Gmail: Google streicht Support für Exchange ActiveSync bei Gratis-Accounts

Die Änderung tritt am 30. Januar in Kraft. Neue Nutzer können ab dann keine Geräte mehr anmelden. Außerdem stellt Google auch Calendar Sync, Sync für Nokia S60 und SyncML ein. Als Alternativen empfiehlt es IMAP, CalDAV und CardDAV.

von Stefan Beiersmann 0


Google stellt bei seinem E-Mail-Dienst Gmail Ende Januar die Synchronisation von E-Mails, Kalendern und Kontakten via Microsofts Exchange-ActiveSync-Protokoll ein. Ab dem 30. Januar können Nutzer keine neuen Geräte mehr für Google Sync anmelden. Nutzer, die die Synchronisation bereits eingerichtet haben, können jedoch weiterhin Termine, Adressen und Nachrichten mit den Servern des Unternehmens abgleichen.
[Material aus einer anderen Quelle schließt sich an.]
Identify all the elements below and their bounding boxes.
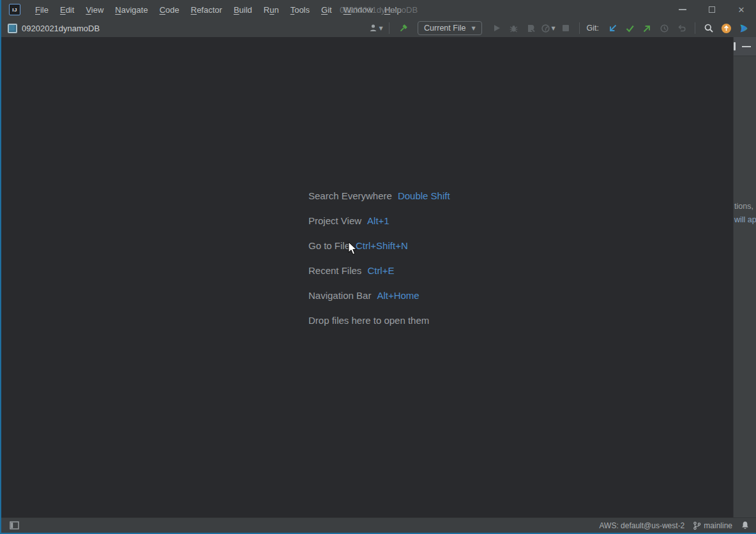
hint-recent-files: Recent Files Ctrl+E bbox=[308, 264, 450, 277]
editor-empty-pane: Search Everywhere Double Shift Project V… bbox=[1, 37, 733, 517]
notification-link-fragment: will ap bbox=[734, 215, 756, 224]
run-button[interactable] bbox=[489, 20, 504, 36]
git-history-icon bbox=[660, 24, 669, 33]
run-coverage-button[interactable] bbox=[524, 20, 539, 36]
debug-button[interactable] bbox=[506, 20, 522, 36]
main-area: Search Everywhere Double Shift Project V… bbox=[1, 37, 756, 517]
menu-run[interactable]: Run bbox=[258, 0, 285, 19]
git-push-icon bbox=[642, 24, 652, 33]
toolbar-separator bbox=[579, 22, 580, 34]
git-update-button[interactable] bbox=[605, 20, 620, 36]
minimize-button[interactable] bbox=[668, 0, 697, 19]
git-commit-button[interactable] bbox=[622, 20, 637, 36]
git-history-button[interactable] bbox=[656, 20, 672, 36]
status-bar: AWS: default@us-west-2 mainline bbox=[1, 517, 756, 533]
hint-label: Navigation Bar bbox=[308, 289, 371, 302]
search-everywhere-button[interactable] bbox=[701, 20, 716, 36]
run-coverage-icon bbox=[526, 24, 536, 33]
main-toolbar: 09202021dynamoDB ▼ bbox=[1, 19, 756, 37]
statusbar-right-widgets: AWS: default@us-west-2 mainline bbox=[600, 521, 750, 530]
hint-label: Search Everywhere bbox=[308, 190, 392, 202]
menu-run-label: Run bbox=[264, 5, 279, 15]
minimize-icon bbox=[679, 9, 686, 10]
notification-bell-icon bbox=[741, 521, 750, 530]
menu-git[interactable]: Git bbox=[315, 0, 338, 19]
hint-label: Go to File bbox=[308, 240, 350, 252]
project-name: 09202021dynamoDB bbox=[22, 24, 100, 33]
menu-file[interactable]: File bbox=[29, 0, 54, 19]
menu-tools[interactable]: Tools bbox=[285, 0, 315, 19]
editor-shortcut-hints: Search Everywhere Double Shift Project V… bbox=[308, 190, 450, 327]
menu-navigate-label: Navigate bbox=[115, 5, 147, 15]
notification-text-fragment: tions, bbox=[734, 202, 753, 211]
titlebar: IJ File Edit View Navigate Code Refactor… bbox=[1, 0, 756, 19]
hint-navigation-bar: Navigation Bar Alt+Home bbox=[308, 289, 450, 302]
menu-build[interactable]: Build bbox=[228, 0, 258, 19]
plugin-play-icon bbox=[738, 23, 749, 34]
menu-git-label: Git bbox=[321, 5, 332, 15]
git-rollback-button[interactable] bbox=[674, 20, 689, 36]
aws-profile-widget[interactable]: AWS: default@us-west-2 bbox=[600, 521, 685, 530]
notification-header bbox=[734, 37, 756, 56]
hint-shortcut-link[interactable]: Ctrl+Shift+N bbox=[356, 240, 408, 252]
intellij-logo-icon: IJ bbox=[9, 4, 20, 15]
run-configuration-selector[interactable]: Current File ▼ bbox=[418, 21, 481, 35]
stop-button[interactable] bbox=[558, 20, 573, 36]
chevron-down-icon: ▼ bbox=[471, 26, 475, 31]
git-section-label: Git: bbox=[587, 24, 599, 33]
menu-refactor[interactable]: Refactor bbox=[185, 0, 228, 19]
hint-go-to-file: Go to File Ctrl+Shift+N bbox=[308, 240, 450, 252]
menu-navigate[interactable]: Navigate bbox=[109, 0, 153, 19]
mouse-cursor bbox=[348, 241, 358, 256]
search-everywhere-icon bbox=[704, 23, 714, 33]
git-branch-icon bbox=[693, 521, 701, 530]
hint-shortcut-link[interactable]: Alt+1 bbox=[367, 215, 389, 227]
hint-label: Recent Files bbox=[308, 264, 361, 277]
menu-view-label: View bbox=[86, 5, 103, 15]
git-update-icon bbox=[608, 24, 617, 33]
toolwindow-toggle-button[interactable] bbox=[8, 519, 20, 532]
menu-code[interactable]: Code bbox=[154, 0, 185, 19]
toolbar-separator bbox=[389, 22, 389, 34]
notification-hide-button[interactable] bbox=[742, 46, 751, 47]
aws-profile-text: AWS: default@us-west-2 bbox=[600, 521, 685, 530]
close-icon: ✕ bbox=[738, 5, 745, 15]
toolbar-right-actions: ▼ Current File ▼ bbox=[368, 20, 751, 36]
hint-shortcut-link[interactable]: Double Shift bbox=[398, 190, 450, 202]
git-push-button[interactable] bbox=[639, 20, 654, 36]
run-icon bbox=[492, 24, 501, 33]
close-button[interactable]: ✕ bbox=[727, 0, 756, 19]
profiler-button[interactable]: ▼ bbox=[541, 20, 556, 36]
toolbar-separator bbox=[695, 22, 695, 34]
project-widget[interactable]: 09202021dynamoDB bbox=[8, 24, 100, 33]
notification-cut-glyph bbox=[734, 42, 736, 50]
update-available-button[interactable] bbox=[718, 20, 734, 36]
menu-view[interactable]: View bbox=[80, 0, 109, 19]
menu-build-label: Build bbox=[234, 5, 252, 15]
update-available-icon bbox=[721, 23, 732, 34]
hint-shortcut-link[interactable]: Ctrl+E bbox=[367, 264, 394, 277]
debug-icon bbox=[509, 24, 518, 33]
hint-project-view: Project View Alt+1 bbox=[308, 215, 450, 227]
hint-shortcut-link[interactable]: Alt+Home bbox=[377, 289, 419, 302]
menu-tools-label: Tools bbox=[291, 5, 310, 15]
build-hammer-icon bbox=[398, 23, 409, 34]
git-commit-icon bbox=[625, 24, 635, 33]
ide-window: IJ File Edit View Navigate Code Refactor… bbox=[0, 0, 756, 534]
maximize-icon bbox=[709, 6, 715, 13]
git-branch-widget[interactable]: mainline bbox=[693, 521, 732, 530]
menu-refactor-label: Refactor bbox=[191, 5, 222, 15]
notifications-button[interactable] bbox=[741, 521, 750, 530]
plugin-play-button[interactable] bbox=[736, 20, 751, 36]
hint-search-everywhere: Search Everywhere Double Shift bbox=[308, 190, 450, 202]
git-rollback-icon bbox=[677, 24, 686, 33]
menu-edit[interactable]: Edit bbox=[54, 0, 80, 19]
menu-edit-label: Edit bbox=[60, 5, 74, 15]
build-project-button[interactable] bbox=[395, 20, 411, 36]
code-with-me-button[interactable]: ▼ bbox=[368, 20, 383, 36]
hint-label: Project View bbox=[308, 215, 361, 227]
project-icon bbox=[8, 24, 17, 33]
maximize-button[interactable] bbox=[697, 0, 727, 19]
window-title: 09202021dynamoDB bbox=[340, 0, 418, 19]
drop-files-hint: Drop files here to open them bbox=[308, 314, 450, 327]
Nach dem 30. Januar bietet der Konzern den Synchronisationsdienst ausschließlich für Firmen, Behörden und Bildungseinrichtungen an, die ein Abonnement für Google Apps abgeschlossen haben. Gmail-Nutzern empfiehlt Google als Alternativen IMAP, CalDAV und CardDAV.

Zusätzlich lässt Google auch Google Calendar Sync (schon am 14. Dezember) und Sync für Nokia S60 (am 30. Januar 2013) auslaufen. Ebenfalls am 30. Januar Ende der Support für SyncML, das für die Synchronisation von Kontakten auf einigen wenigen älteren Mobiltelefonen noch zum Einsatz kommt.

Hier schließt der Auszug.